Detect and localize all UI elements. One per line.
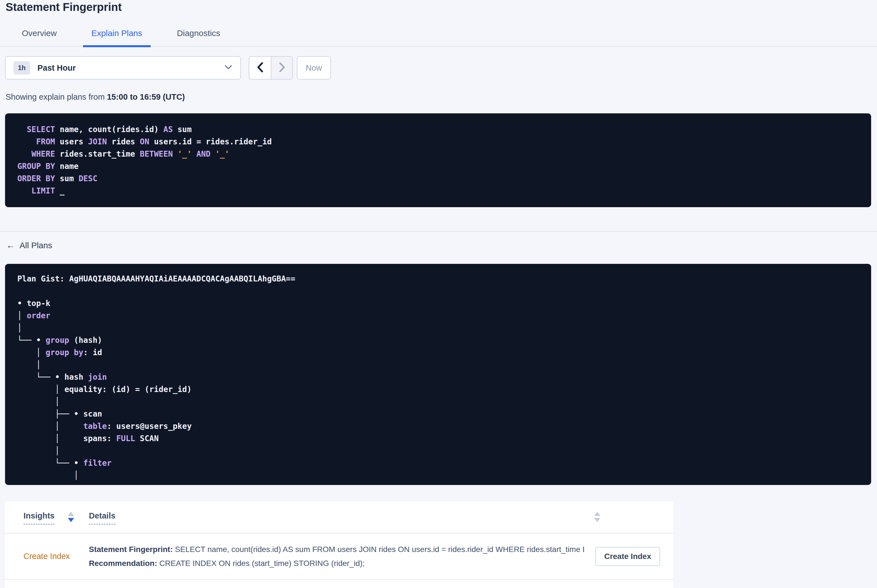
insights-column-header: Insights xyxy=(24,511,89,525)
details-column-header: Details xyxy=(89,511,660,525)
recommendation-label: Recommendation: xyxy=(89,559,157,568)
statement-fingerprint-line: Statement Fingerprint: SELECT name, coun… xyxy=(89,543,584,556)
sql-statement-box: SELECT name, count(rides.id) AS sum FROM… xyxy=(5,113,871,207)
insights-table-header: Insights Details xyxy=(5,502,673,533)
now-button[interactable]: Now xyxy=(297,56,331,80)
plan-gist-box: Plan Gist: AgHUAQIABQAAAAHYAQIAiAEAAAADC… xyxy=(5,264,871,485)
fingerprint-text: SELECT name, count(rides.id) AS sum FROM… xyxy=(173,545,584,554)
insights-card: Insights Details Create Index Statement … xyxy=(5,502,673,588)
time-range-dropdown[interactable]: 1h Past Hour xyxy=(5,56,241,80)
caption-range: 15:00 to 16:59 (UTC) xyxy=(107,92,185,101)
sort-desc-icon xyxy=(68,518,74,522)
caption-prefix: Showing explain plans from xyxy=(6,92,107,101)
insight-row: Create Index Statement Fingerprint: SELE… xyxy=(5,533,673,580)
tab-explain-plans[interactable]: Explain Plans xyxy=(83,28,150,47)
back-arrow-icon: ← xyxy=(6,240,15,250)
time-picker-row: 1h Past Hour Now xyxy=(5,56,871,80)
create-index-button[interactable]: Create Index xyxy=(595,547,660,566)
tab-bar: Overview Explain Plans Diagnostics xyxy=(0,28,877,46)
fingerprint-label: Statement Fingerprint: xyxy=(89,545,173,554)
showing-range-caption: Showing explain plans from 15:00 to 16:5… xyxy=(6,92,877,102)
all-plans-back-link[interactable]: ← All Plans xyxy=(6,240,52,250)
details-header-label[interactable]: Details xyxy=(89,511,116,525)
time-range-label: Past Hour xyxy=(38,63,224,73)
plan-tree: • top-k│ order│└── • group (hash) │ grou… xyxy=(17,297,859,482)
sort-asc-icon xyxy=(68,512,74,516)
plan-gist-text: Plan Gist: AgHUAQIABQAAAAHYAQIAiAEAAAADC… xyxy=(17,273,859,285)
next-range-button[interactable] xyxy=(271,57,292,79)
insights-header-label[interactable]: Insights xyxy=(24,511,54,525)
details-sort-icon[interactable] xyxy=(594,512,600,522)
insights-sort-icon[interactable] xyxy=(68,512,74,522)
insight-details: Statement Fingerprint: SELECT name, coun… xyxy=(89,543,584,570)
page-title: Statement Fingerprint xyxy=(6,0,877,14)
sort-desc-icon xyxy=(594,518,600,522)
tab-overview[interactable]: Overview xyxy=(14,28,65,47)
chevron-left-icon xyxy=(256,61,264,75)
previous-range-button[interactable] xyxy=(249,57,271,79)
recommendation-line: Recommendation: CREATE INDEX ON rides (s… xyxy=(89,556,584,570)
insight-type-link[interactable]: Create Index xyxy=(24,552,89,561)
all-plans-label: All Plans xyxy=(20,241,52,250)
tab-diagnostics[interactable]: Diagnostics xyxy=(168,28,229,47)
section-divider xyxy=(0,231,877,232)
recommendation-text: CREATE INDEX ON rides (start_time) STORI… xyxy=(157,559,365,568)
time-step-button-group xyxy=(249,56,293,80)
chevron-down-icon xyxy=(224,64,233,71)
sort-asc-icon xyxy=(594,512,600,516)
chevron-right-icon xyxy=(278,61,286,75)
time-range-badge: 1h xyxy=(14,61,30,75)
━━━━━━━━━━━━━━━━
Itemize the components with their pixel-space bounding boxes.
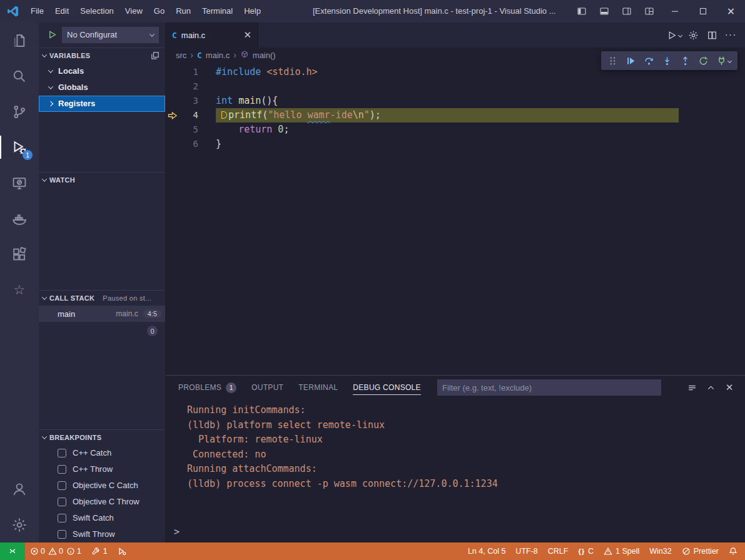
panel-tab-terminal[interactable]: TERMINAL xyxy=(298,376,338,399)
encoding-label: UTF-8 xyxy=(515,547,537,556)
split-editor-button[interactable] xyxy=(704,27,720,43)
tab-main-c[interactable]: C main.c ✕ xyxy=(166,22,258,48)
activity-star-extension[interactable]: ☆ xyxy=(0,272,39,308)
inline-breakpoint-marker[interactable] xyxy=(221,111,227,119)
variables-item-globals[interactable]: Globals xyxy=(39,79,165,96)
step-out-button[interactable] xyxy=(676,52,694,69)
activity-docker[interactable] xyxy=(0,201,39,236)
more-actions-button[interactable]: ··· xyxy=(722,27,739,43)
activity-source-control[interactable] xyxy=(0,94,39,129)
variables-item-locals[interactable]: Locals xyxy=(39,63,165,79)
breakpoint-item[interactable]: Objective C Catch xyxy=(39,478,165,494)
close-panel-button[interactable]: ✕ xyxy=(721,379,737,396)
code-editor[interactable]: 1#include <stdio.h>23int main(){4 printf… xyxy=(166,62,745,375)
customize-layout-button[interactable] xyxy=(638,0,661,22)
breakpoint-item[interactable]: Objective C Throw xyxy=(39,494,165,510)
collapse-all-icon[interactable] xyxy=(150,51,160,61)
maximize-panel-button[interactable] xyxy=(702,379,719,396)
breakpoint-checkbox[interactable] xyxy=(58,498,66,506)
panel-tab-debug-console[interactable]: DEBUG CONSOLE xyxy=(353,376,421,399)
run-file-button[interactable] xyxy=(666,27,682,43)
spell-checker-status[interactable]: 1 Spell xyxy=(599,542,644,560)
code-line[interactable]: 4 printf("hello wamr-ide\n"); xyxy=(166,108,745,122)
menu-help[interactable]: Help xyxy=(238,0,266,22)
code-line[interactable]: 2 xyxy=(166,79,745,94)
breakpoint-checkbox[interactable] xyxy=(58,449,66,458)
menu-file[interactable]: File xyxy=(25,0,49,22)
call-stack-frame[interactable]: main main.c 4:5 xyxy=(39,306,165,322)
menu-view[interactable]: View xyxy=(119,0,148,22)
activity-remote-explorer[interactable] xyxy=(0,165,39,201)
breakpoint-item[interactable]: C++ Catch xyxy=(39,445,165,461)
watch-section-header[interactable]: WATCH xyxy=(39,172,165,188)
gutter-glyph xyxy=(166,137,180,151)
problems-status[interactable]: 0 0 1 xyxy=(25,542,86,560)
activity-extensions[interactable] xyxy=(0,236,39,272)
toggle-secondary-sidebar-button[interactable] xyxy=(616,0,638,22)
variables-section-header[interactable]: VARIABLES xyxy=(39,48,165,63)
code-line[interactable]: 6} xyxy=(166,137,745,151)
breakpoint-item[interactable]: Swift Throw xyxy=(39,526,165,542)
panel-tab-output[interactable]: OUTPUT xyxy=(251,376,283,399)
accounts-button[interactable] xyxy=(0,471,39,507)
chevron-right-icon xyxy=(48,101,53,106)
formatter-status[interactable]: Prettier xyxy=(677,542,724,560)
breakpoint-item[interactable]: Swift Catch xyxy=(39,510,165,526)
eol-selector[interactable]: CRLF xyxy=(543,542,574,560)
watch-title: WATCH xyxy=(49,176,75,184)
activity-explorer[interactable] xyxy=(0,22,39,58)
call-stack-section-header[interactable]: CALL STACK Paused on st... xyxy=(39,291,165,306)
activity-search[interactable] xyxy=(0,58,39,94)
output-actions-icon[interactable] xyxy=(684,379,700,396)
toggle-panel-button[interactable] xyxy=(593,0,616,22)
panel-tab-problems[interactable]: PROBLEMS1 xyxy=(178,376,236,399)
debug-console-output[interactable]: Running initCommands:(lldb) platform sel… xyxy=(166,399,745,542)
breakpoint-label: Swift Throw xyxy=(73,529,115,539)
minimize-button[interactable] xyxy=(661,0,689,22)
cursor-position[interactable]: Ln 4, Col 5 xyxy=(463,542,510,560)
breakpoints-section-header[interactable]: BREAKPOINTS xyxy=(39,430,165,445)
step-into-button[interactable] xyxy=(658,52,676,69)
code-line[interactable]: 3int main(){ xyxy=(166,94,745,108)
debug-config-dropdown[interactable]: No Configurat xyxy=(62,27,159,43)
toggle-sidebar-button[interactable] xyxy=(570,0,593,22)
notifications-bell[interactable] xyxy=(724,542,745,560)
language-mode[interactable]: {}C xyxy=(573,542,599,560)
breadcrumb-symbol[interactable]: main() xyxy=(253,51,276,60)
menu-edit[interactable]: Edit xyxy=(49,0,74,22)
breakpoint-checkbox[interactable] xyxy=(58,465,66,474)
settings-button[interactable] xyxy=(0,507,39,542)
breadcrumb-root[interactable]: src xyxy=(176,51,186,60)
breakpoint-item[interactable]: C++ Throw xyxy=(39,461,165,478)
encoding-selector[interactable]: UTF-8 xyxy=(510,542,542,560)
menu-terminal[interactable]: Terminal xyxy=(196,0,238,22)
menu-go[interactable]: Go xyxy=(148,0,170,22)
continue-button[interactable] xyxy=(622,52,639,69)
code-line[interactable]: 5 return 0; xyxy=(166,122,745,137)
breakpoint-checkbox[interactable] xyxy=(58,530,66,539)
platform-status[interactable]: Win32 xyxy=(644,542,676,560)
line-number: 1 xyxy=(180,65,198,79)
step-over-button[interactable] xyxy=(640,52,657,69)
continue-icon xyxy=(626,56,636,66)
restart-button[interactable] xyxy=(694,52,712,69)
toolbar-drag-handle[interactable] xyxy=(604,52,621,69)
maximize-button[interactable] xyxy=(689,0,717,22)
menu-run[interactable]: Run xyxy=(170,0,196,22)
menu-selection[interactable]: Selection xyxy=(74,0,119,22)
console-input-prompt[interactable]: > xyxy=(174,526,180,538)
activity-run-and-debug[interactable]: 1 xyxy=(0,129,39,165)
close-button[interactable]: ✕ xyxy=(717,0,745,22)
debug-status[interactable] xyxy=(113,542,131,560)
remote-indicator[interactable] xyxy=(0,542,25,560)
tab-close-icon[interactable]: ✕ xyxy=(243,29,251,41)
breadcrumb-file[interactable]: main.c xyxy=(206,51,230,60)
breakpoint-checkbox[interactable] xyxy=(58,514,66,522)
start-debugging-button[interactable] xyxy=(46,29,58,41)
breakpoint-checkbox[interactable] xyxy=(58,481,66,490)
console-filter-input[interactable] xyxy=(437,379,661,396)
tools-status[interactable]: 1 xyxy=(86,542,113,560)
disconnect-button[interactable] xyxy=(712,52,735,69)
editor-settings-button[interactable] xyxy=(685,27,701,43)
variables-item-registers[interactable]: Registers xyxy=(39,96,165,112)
━━━━━━━━━━━━━━━━
• [YOUR ASSIGNMENT] Working through the records above, copy each line in which "code" is found.

• [EXPECTED ANSWER]
code-editor[interactable]: 1#include <stdio.h>23int main(){4 printf… xyxy=(166,62,745,375)
code-line[interactable]: 4 printf("hello wamr-ide\n"); xyxy=(166,108,745,122)
code-line[interactable]: 2 xyxy=(166,79,745,94)
code-line[interactable]: 6} xyxy=(166,137,745,151)
code-line[interactable]: 3int main(){ xyxy=(166,94,745,108)
code-line[interactable]: 5 return 0; xyxy=(166,122,745,137)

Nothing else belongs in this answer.